▸ WORK TO COMPLETE
Retype the whole listing verbatim and keep the pictures out of it.

━━━━━━━━━━━━━━━━

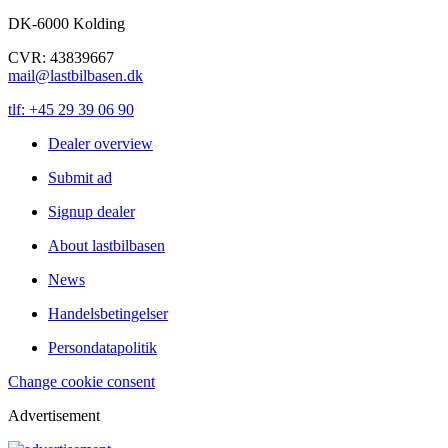
DK-6000 Kolding
CVR: 43839667
mail@lastbilbasen.dk
tlf: +45 29 39 06 90
Dealer overview
Submit ad
Signup dealer
About lastbilbasen
News
Handelsbetingelser
Persondatapolitik
Change cookie consent
Advertisement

━━━━━━━━━━━━━━━━

▸ REPLY
DK-6000 Kolding
CVR: 43839667
mail@lastbilbasen.dk
tlf: +45 29 39 06 90
Dealer overview
Submit ad
Signup dealer
About lastbilbasen
News
Handelsbetingelser
Persondatapolitik
Change cookie consent
Advertisement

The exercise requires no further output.